## Task item
Below are some records. Set each one down exactly as it reads.

## Data provided
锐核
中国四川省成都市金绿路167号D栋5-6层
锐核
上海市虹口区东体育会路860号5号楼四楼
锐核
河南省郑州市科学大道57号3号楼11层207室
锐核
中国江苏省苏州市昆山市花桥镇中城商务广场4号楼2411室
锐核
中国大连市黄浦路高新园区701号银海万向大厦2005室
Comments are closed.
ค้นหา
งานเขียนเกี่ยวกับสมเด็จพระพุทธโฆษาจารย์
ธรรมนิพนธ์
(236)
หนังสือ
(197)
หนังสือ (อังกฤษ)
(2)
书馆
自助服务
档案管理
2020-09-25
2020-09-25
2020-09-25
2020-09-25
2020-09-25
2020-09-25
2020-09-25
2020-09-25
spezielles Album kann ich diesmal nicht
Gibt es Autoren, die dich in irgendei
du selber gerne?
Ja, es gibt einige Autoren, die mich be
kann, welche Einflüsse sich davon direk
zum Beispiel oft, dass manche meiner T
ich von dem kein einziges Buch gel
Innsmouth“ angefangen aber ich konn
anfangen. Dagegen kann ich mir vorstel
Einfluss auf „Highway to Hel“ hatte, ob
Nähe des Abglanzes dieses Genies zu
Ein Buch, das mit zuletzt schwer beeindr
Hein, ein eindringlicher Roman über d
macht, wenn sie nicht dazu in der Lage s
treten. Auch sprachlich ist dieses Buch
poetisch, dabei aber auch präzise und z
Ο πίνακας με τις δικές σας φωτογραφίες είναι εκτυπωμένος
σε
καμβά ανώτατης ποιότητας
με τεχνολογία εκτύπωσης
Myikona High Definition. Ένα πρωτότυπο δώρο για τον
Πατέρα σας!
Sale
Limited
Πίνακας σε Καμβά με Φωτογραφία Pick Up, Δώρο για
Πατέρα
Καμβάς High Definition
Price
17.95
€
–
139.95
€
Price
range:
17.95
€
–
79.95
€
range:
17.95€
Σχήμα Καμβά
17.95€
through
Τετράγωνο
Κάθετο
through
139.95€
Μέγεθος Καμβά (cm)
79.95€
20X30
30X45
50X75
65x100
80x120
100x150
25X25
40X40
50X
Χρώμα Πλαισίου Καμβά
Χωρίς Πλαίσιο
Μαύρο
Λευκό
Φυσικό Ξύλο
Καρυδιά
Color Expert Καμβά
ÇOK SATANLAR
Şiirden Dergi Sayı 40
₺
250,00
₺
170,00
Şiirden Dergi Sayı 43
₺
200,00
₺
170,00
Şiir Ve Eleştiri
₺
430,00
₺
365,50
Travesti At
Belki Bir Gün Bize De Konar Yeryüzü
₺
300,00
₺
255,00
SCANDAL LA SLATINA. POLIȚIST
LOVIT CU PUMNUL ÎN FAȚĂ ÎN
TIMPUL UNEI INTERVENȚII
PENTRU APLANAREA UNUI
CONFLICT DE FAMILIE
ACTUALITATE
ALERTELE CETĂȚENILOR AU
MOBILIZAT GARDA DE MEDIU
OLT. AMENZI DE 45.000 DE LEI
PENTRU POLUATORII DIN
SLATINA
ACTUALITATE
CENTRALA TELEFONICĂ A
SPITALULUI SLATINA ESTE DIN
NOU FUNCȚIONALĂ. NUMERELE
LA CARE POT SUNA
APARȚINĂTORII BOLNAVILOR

## Answer section
锐核
中国四川省成都市金绿路167号D栋5-6层
锐核
上海市虹口区东体育会路860号5号楼四楼
锐核
河南省郑州市科学大道57号3号楼11层207室
锐核
中国江苏省苏州市昆山市花桥镇中城商务广场4号楼2411室
锐核
中国大连市黄浦路高新园区701号银海万向大厦2005室
Comments are closed.
ค้นหา
งานเขียนเกี่ยวกับสมเด็จพระพุทธโฆษาจารย์
ธรรมนิพนธ์
(236)
หนังสือ
(197)
หนังสือ (อังกฤษ)
(2)
书馆
自助服务
档案管理
2020-09-25
2020-09-25
2020-09-25
2020-09-25
2020-09-25
2020-09-25
2020-09-25
2020-09-25
spezielles Album kann ich diesmal nicht
Gibt es Autoren, die dich in irgendei
du selber gerne?
Ja, es gibt einige Autoren, die mich be
kann, welche Einflüsse sich davon direk
zum Beispiel oft, dass manche meiner T
ich von dem kein einziges Buch gel
Innsmouth“ angefangen aber ich konn
anfangen. Dagegen kann ich mir vorstel
Einfluss auf „Highway to Hel“ hatte, ob
Nähe des Abglanzes dieses Genies zu
Ein Buch, das mit zuletzt schwer beeindr
Hein, ein eindringlicher Roman über d
macht, wenn sie nicht dazu in der Lage s
treten. Auch sprachlich ist dieses Buch
poetisch, dabei aber auch präzise und z
Ο πίνακας με τις δικές σας φωτογραφίες είναι εκτυπωμένος
σε
καμβά ανώτατης ποιότητας
με τεχνολογία εκτύπωσης
Myikona High Definition. Ένα πρωτότυπο δώρο για τον
Πατέρα σας!
Sale
Limited
Πίνακας σε Καμβά με Φωτογραφία Pick Up, Δώρο για
Πατέρα
Καμβάς High Definition
Price
17.95
€
–
139.95
€
Price
range:
17.95
€
–
79.95
€
range:
17.95€
Σχήμα Καμβά
17.95€
through
Τετράγωνο
Κάθετο
through
139.95€
Μέγεθος Καμβά (cm)
79.95€
20X30
30X45
50X75
65x100
80x120
100x150
25X25
40X40
50X
Χρώμα Πλαισίου Καμβά
Χωρίς Πλαίσιο
Μαύρο
Λευκό
Φυσικό Ξύλο
Καρυδιά
Color Expert Καμβά
ÇOK SATANLAR
Şiirden Dergi Sayı 40
₺
250,00
₺
170,00
Şiirden Dergi Sayı 43
₺
200,00
₺
170,00
Şiir Ve Eleştiri
₺
430,00
₺
365,50
Travesti At
Belki Bir Gün Bize De Konar Yeryüzü
₺
300,00
₺
255,00
SCANDAL LA SLATINA. POLIȚIST
LOVIT CU PUMNUL ÎN FAȚĂ ÎN
TIMPUL UNEI INTERVENȚII
PENTRU APLANAREA UNUI
CONFLICT DE FAMILIE
ACTUALITATE
ALERTELE CETĂȚENILOR AU
MOBILIZAT GARDA DE MEDIU
OLT. AMENZI DE 45.000 DE LEI
PENTRU POLUATORII DIN
SLATINA
ACTUALITATE
CENTRALA TELEFONICĂ A
SPITALULUI SLATINA ESTE DIN
NOU FUNCȚIONALĂ. NUMERELE
LA CARE POT SUNA
APARȚINĂTORII BOLNAVILOR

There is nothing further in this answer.